- _TASK ITEM_
Exact reproduction required: the lines below from the line with "Florida billige SUV Autovermietung - Angebote" to the line with "Die langsame Fortbewegung", both ends included, and no others.

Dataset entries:

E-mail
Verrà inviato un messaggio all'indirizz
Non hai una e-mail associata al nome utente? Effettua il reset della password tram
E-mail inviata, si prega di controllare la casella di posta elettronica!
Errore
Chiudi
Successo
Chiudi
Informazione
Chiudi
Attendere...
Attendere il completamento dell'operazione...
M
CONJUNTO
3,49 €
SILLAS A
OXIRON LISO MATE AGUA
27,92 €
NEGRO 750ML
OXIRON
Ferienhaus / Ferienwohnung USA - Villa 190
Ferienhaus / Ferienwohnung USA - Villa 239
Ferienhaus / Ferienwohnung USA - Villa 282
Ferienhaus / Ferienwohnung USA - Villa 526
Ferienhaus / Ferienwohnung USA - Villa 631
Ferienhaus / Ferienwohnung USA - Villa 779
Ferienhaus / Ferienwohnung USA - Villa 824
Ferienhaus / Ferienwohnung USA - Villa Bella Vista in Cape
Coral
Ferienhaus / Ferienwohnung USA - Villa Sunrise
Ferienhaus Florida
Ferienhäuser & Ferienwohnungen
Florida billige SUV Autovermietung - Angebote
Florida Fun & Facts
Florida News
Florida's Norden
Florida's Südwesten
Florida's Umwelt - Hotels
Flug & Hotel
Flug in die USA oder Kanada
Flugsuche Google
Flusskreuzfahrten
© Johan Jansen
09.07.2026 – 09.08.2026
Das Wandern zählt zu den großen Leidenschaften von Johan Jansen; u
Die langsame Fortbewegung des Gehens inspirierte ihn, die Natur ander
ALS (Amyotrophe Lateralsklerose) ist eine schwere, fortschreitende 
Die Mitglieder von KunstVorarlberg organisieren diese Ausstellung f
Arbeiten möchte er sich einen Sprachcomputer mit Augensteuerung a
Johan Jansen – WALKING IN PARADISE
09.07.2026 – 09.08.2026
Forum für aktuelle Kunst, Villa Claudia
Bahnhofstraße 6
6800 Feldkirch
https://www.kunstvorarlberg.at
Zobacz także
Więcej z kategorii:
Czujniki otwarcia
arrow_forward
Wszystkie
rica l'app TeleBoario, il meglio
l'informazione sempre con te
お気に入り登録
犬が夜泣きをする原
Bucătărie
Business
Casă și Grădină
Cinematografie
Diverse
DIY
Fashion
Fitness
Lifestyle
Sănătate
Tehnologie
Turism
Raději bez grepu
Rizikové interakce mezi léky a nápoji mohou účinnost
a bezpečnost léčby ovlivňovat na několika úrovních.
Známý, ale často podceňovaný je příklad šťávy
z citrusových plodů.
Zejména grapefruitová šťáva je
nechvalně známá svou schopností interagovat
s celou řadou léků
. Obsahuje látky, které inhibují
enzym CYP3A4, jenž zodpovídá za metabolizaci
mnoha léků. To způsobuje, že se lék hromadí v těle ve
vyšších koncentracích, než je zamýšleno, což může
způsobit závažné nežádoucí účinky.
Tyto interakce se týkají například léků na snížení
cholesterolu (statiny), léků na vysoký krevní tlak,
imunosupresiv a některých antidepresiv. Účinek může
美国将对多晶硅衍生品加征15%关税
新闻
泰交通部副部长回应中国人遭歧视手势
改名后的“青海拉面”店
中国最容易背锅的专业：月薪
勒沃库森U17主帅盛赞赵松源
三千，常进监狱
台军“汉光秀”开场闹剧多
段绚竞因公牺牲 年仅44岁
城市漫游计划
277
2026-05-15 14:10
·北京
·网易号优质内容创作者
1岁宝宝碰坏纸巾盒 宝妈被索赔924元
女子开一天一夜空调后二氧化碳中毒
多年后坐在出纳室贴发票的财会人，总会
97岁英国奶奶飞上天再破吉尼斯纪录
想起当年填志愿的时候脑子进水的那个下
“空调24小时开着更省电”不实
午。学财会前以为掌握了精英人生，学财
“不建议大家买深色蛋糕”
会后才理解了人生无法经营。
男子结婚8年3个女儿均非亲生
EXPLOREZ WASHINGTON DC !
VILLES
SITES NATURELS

- _YOUR RESPONSE_
Florida billige SUV Autovermietung - Angebote
Florida Fun & Facts
Florida News
Florida's Norden
Florida's Südwesten
Florida's Umwelt - Hotels
Flug & Hotel
Flug in die USA oder Kanada
Flugsuche Google
Flusskreuzfahrten
© Johan Jansen
09.07.2026 – 09.08.2026
Das Wandern zählt zu den großen Leidenschaften von Johan Jansen; u
Die langsame Fortbewegung des Gehens inspirierte ihn, die Natur ander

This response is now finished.